= WHAT THE TASK ASKS =
All of the entries are to be repeated exactly, with no pictures included.
━━━━━ DATA EXTRACTS
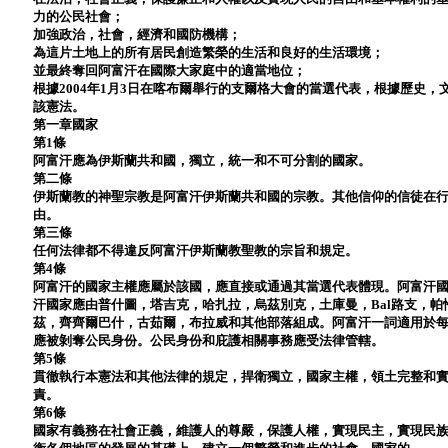
力的公民社會；
加強政治，社會，經濟和國防機構；
為這片土地上的所有居民創造繁榮的生活和良好的生活環境；
並最終奪回阿富汗在國際大家庭中的適當地位；
根據2004年1月3日在喀布爾舉行的支爾格大會的當選代表，根據歷史
該憲法。
第一章國家
第1條
阿富汗應為伊斯蘭共和國，獨立，統一和不可分割的國家。
第二條
伊斯蘭教的神聖宗教是阿富汗伊斯蘭共和國的宗教。其他信仰的信徒在
由。
第三條
任何法律都不得違反阿富汗伊斯蘭教聖教的宗旨和規定。
第4條
阿富汗的國家主權應屬於該國，應直接或通過其當選代表體現。阿富汗
汗國家應由普什圖，塔吉克，哈扎拉，烏茲別克，土庫曼，Bal路支，
茲，齊齊爾巴什，古茹爾，布拉威和其他部落組成。阿富汗一詞適用於
應被剝奪公民身份。公民身份和庇護相關事務應受法律管轄。
第5條
貫徹執行本憲法和其他法律的規定，捍衛獨立，國家主權，領土完整和
責。
第6條
國家有義務在社會正義，維護人的尊嚴，保護人權，實現民主，實現民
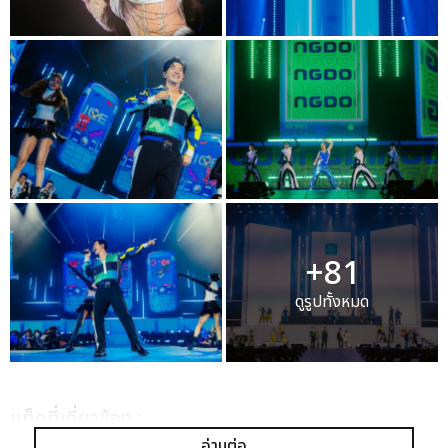
+81
ดูรูปทั้งหมด
เเท็กที่เกี่ยวข้อง :
อ่านต่อ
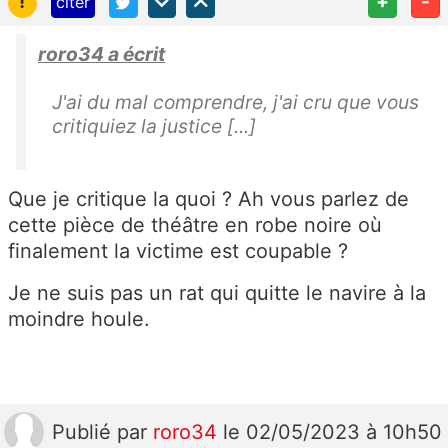
!
+
-
citer
roro34 a écrit
J'ai du mal comprendre, j'ai cru que vous
critiquiez la justice [...]
Que je critique la quoi ? Ah vous parlez de
cette pièce de théâtre en robe noire où
finalement la victime est coupable ?
Je ne suis pas un rat qui quitte le navire à la
moindre houle.
Publié
par
roro34
le 02/05/2023 à 10h50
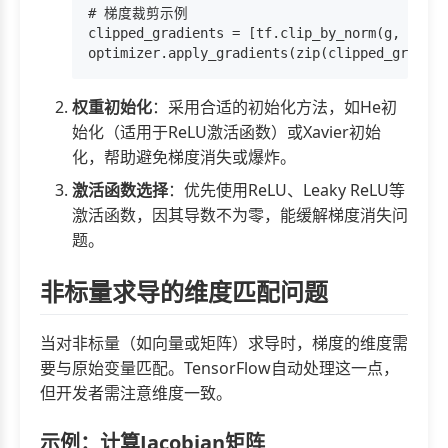
# 梯度裁剪示例

clipped_gradients = [tf.clip_by_norm(g, clip_
权重初始化
：采用合适的初始化方法，如He初
始化（适用于ReLU激活函数）或Xavier初始
化，帮助避免梯度消失或爆炸。
激活函数选择
：优先使用ReLU、Leaky ReLU等
激活函数，因其导数不为零，能缓解梯度消失问
题。
非标量求导的维度匹配问题
当对非标量（如向量或矩阵）求导时，梯度的维度需
要与原始变量匹配。TensorFlow自动处理这一点，
但开发者需注意维度一致。
示例：计算Jacobian矩阵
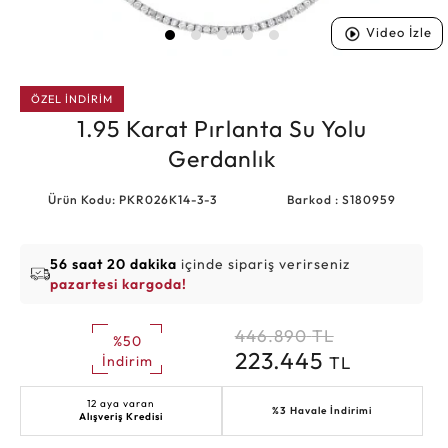
Video İzle
ÖZEL İNDİRİM
1.95 Karat Pırlanta Su Yolu
Gerdanlık
Ürün Kodu: PKR026K14-3-3
Barkod : S180959
56 saat 20 dakika
içinde sipariş verirseniz
pazartesi kargoda!
446.890
TL
%50
223.445
TL
İndirim
12 aya varan
%3 Havale İndirimi
Alışveriş Kredisi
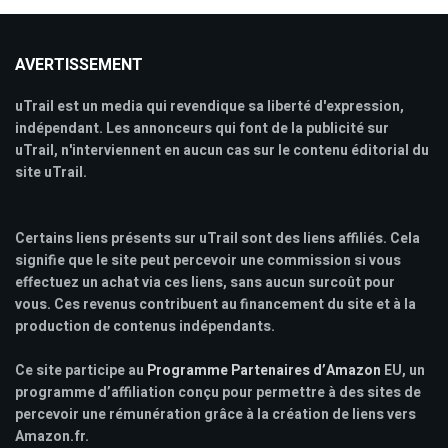
AVERTISSEMENT
uTrail est un media qui revendique sa liberté d'expression,
indépendant. Les annonceurs qui font de la publicité sur
uTrail, n'interviennent en aucun cas sur le contenu éditorial du
site uTrail.
Certains liens présents sur uTrail sont des liens affiliés. Cela
signifie que le site peut percevoir une commission si vous
effectuez un achat via ces liens, sans aucun surcoût pour
vous. Ces revenus contribuent au financement du site et à la
production de contenus indépendants.
Ce site participe au
Programme Partenaires d’Amazon
EU, un
programme d’affiliation conçu pour permettre à des sites de
percevoir une rémunération grâce à la création de liens vers
Amazon.fr.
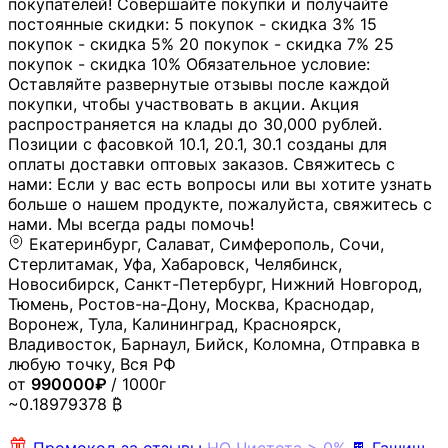
покупателей! Совершайте покупки и получайте
постоянные скидки: 5 покупок - скидка 3% 15
покупок - скидка 5% 20 покупок - скидка 7% 25
покупок - скидка 10% Обязательное условие:
Оставляйте развернутые отзывы после каждой
покупки, чтобы участвовать в акции. Акция
распространяется на клады до 30,000 рублей.
Позиции с фасовкой 10.1, 20.1, 30.1 созданы для
оплаты доставки оптовых заказов. Свяжитесь с
нами: Если у вас есть вопросы или вы хотите узнать
больше о нашем продукте, пожалуйста, свяжитесь с
нами. Мы всегда рады помочь!
Екатеринбург, Салават, Симферополь, Сочи,
Стерлитамак, Уфа, Хабаровск, Челябинск,
Новосибирск, Санкт-Петербург, Нижний Новгород,
Тюмень, Ростов-на-Дону, Москва, Краснодар,
Воронеж, Тула, Калининград, Красноярск,
Владивосток, Барнаул, Бийск, Коломна, Отправка в
любую точку, Вся РФ
от
990000₽
/ 1000г
~0.18979378 ₿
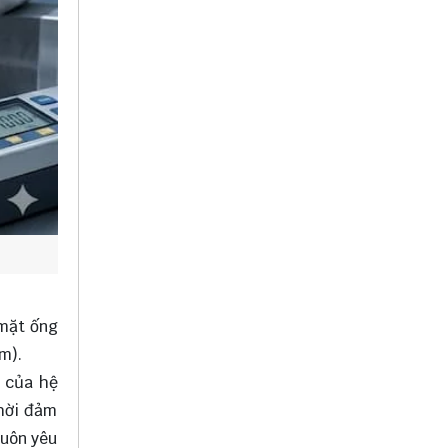
 mặt ống
m).
ả của hệ
thời đảm
luôn yêu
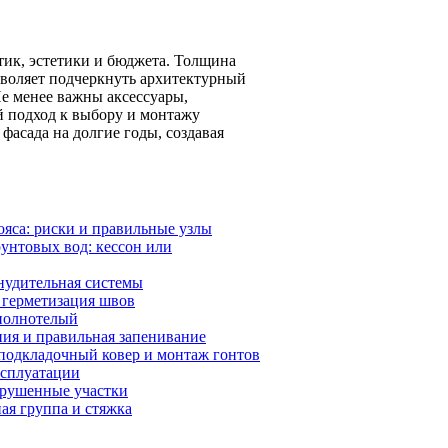
тик, эстетики и бюджета. Толщина
озволяет подчеркнуть архитектурный
Не менее важны аксессуары,
 подход к выбору и монтажу
фасада на долгие годы, создавая
ояса: риски и правильные узлы
унтовых вод: кессон или
нудительная системы
и герметизация швов
полнотелый
ия и правильная запенивание
 подкладочный ковер и монтаж гонтов
ксплуатации
азрушенные участки
ая группа и стяжка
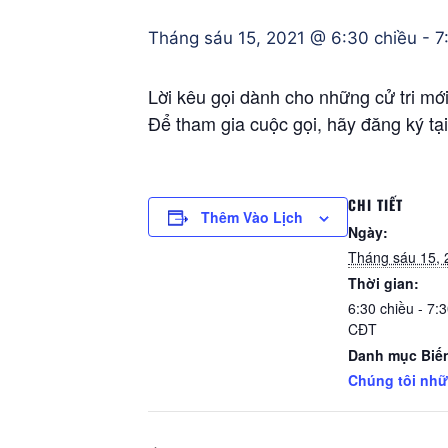
Tháng sáu 15, 2021 @ 6:30 chiều
-
7
Lời kêu gọi dành cho những cử tri mới,
Để tham gia cuộc gọi, hãy đăng ký t
CHI TIẾT
Thêm Vào Lịch
Ngày:
Tháng sáu 15, 
Thời gian:
6:30 chiều - 7:
CĐT
Danh mục Biến
Chúng tôi nh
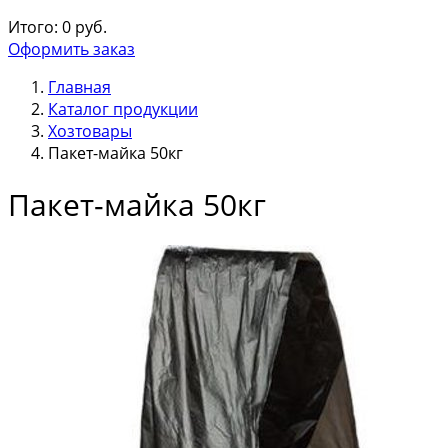
Итого:
0
руб.
Оформить заказ
Главная
Каталог продукции
Хозтовары
Пакет-майка 50кг
Пакет-майка 50кг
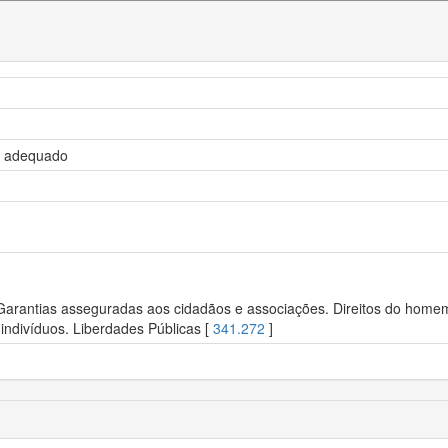
to adequado
 Garantias asseguradas aos cidadãos e associações. Direitos do homem.
indivíduos. Liberdades Públicas [
341.272
]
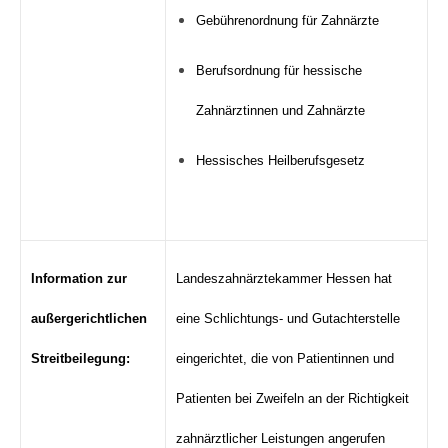
Gebührenordnung für Zahnärzte
Berufsordnung für hessische
Zahnärztinnen und Zahnärzte
Hessisches Heilberufsgesetz
Information zur
Landeszahnärztekammer Hessen hat
außergerichtlichen
eine Schlichtungs- und Gutachterstelle
Streitbeilegung:
eingerichtet, die von Patientinnen und
Patienten bei Zweifeln an der Richtigkeit
zahnärztlicher Leistungen angerufen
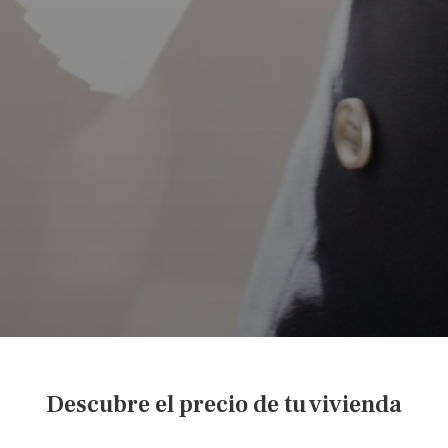
Descubre el precio de tu vivienda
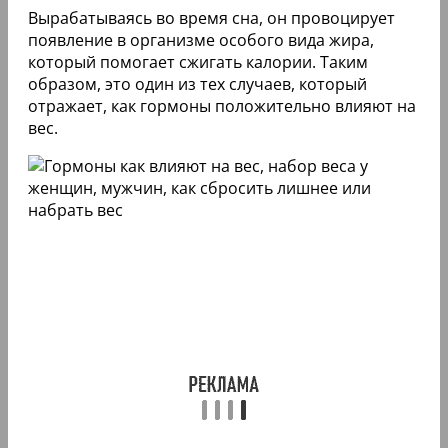
Вырабатываясь во время сна, он провоцирует
появление в организме особого вида жира,
который помогает сжигать калории. Таким
образом, это один из тех случаев, который
отражает, как гормоны положительно влияют на
вес.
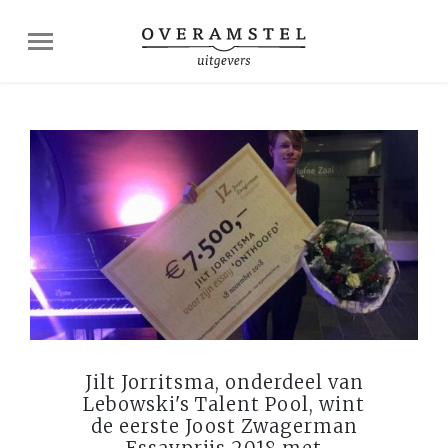
Jilt Jorritsma, onderdeel van
Lebowski's Talent Pool, wint
de eerste Joost Zwagerman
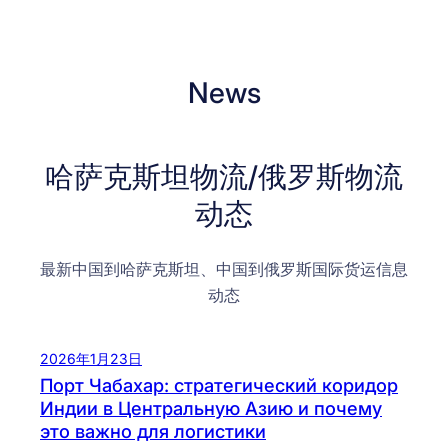
News
哈萨克斯坦物流/俄罗斯物流
动态
最新中国到哈萨克斯坦、中国到俄罗斯国际货运信息
动态
2026年1月23日
Порт Чабахар: стратегический коридор
Индии в Центральную Азию и почему
это важно для логистики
━━━━━━━━━━
= SOLUTION TO THIS EXERCISE =
力的公民社會；
加強政治，社會，經濟和國防機構；
為這片土地上的所有居民創造繁榮的生活和良好的生活環境；
並最終奪回阿富汗在國際大家庭中的適當地位；
根據2004年1月3日在喀布爾舉行的支爾格大會的當選代表，根據歷史
該憲法。
第一章國家
第1條
阿富汗應為伊斯蘭共和國，獨立，統一和不可分割的國家。
第二條
伊斯蘭教的神聖宗教是阿富汗伊斯蘭共和國的宗教。其他信仰的信徒在
由。
第三條
任何法律都不得違反阿富汗伊斯蘭教聖教的宗旨和規定。
第4條
阿富汗的國家主權應屬於該國，應直接或通過其當選代表體現。阿富汗
汗國家應由普什圖，塔吉克，哈扎拉，烏茲別克，土庫曼，Bal路支，
茲，齊齊爾巴什，古茹爾，布拉威和其他部落組成。阿富汗一詞適用於
應被剝奪公民身份。公民身份和庇護相關事務應受法律管轄。
第5條
貫徹執行本憲法和其他法律的規定，捍衛獨立，國家主權，領土完整和
責。
第6條
國家有義務在社會正義，維護人的尊嚴，保護人權，實現民主，實現民
+81
ดูรูปทั้งหมด
เเท็กที่เกี่ยวข้อง :
อ่านต่อ
!
+
-
citer
roro34 a écrit
J'ai du mal comprendre, j'ai cru que vous
critiquiez la justice [...]
Que je critique la quoi ? Ah vous parlez de
cette pièce de théâtre en robe noire où
finalement la victime est coupable ?
Je ne suis pas un rat qui quitte le navire à la
moindre houle.
Publié
par
roro34
le 02/05/2023 à 10h50
# 梯度裁剪示例

clipped_gradients = [tf.clip_by_norm(g, clip_
权重初始化
：采用合适的初始化方法，如He初
始化（适用于ReLU激活函数）或Xavier初始
化，帮助避免梯度消失或爆炸。
激活函数选择
：优先使用ReLU、Leaky ReLU等
激活函数，因其导数不为零，能缓解梯度消失问
题。
非标量求导的维度匹配问题
当对非标量（如向量或矩阵）求导时，梯度的维度需
要与原始变量匹配。TensorFlow自动处理这一点，
但开发者需注意维度一致。
示例：计算Jacobian矩阵
Video İzle
ÖZEL İNDİRİM
1.95 Karat Pırlanta Su Yolu
Gerdanlık
Ürün Kodu: PKR026K14-3-3
Barkod : S180959
56 saat 20 dakika
içinde sipariş verirseniz
pazartesi kargoda!
446.890
TL
%50
223.445
TL
İndirim
12 aya varan
%3 Havale İndirimi
Alışveriş Kredisi
AVERTISSEMENT
uTrail est un media qui revendique sa liberté d'expression,
indépendant. Les annonceurs qui font de la publicité sur
uTrail, n'interviennent en aucun cas sur le contenu éditorial du
site uTrail.
Certains liens présents sur uTrail sont des liens affiliés. Cela
signifie que le site peut percevoir une commission si vous
effectuez un achat via ces liens, sans aucun surcoût pour
vous. Ces revenus contribuent au financement du site et à la
production de contenus indépendants.
Ce site participe au
Programme Partenaires d’Amazon
EU, un
programme d’affiliation conçu pour permettre à des sites de
percevoir une rémunération grâce à la création de liens vers
Amazon.fr.
покупателей! Совершайте покупки и получайте
постоянные скидки: 5 покупок - скидка 3% 15
покупок - скидка 5% 20 покупок - скидка 7% 25
покупок - скидка 10% Обязательное условие:
Оставляйте развернутые отзывы после каждой
покупки, чтобы участвовать в акции. Акция
распространяется на клады до 30,000 рублей.
Позиции с фасовкой 10.1, 20.1, 30.1 созданы для
оплаты доставки оптовых заказов. Свяжитесь с
нами: Если у вас есть вопросы или вы хотите узнать
больше о нашем продукте, пожалуйста, свяжитесь с
нами. Мы всегда рады помочь!
Екатеринбург, Салават, Симферополь, Сочи,
Стерлитамак, Уфа, Хабаровск, Челябинск,
Новосибирск, Санкт-Петербург, Нижний Новгород,
Тюмень, Ростов-на-Дону, Москва, Краснодар,
Воронеж, Тула, Калининград, Красноярск,
Владивосток, Барнаул, Бийск, Коломна, Отправка в
любую точку, Вся РФ
от
990000₽
/ 1000г
~0.18979378 ₿
 mặt ống
m).
ả của hệ
thời đảm
luôn yêu
тик, эстетики и бюджета. Толщина
озволяет подчеркнуть архитектурный
Не менее важны аксессуары,
 подход к выбору и монтажу
фасада на долгие годы, создавая
ояса: риски и правильные узлы
унтовых вод: кессон или
нудительная системы
и герметизация швов
полнотелый
ия и правильная запенивание
 подкладочный ковер и монтаж гонтов
ксплуатации
азрушенные участки
ая группа и стяжка
Tháng sáu 15, 2021 @ 6:30 chiều
-
7
Lời kêu gọi dành cho những cử tri mới,
Để tham gia cuộc gọi, hãy đăng ký t
CHI TIẾT
Thêm Vào Lịch
Ngày:
Tháng sáu 15, 
Thời gian:
6:30 chiều - 7:
CĐT
Danh mục Biến
Chúng tôi nh
Итого:
0
руб.
Оформить заказ
Главная
Каталог продукции
Хозтовары
Пакет-майка 50кг
Пакет-майка 50кг
to adequado
 Garantias asseguradas aos cidadãos e associações. Direitos do homem.
indivíduos. Liberdades Públicas [
341.272
]
Gebührenordnung für Zahnärzte
Berufsordnung für hessische
Zahnärztinnen und Zahnärzte
Hessisches Heilberufsgesetz
Information zur
Landeszahnärztekammer Hessen hat
außergerichtlichen
eine Schlichtungs- und Gutachterstelle
Streitbeilegung:
eingerichtet, die von Patientinnen und
Patienten bei Zweifeln an der Richtigkeit
zahnärztlicher Leistungen angerufen
Descubre el precio de tu vivienda
Вырабатываясь во время сна, он провоцирует
появление в организме особого вида жира,
который помогает сжигать калории. Таким
образом, это один из тех случаев, который
отражает, как гормоны положительно влияют на
вес.
Jilt Jorritsma, onderdeel van
Lebowski's Talent Pool, wint
de eerste Joost Zwagerman
News
哈萨克斯坦物流/俄罗斯物流
动态
最新中国到哈萨克斯坦、中国到俄罗斯国际货运信息
动态
2026年1月23日
Порт Чабахар: стратегический коридор
Индии в Центральную Азию и почему
это важно для логистики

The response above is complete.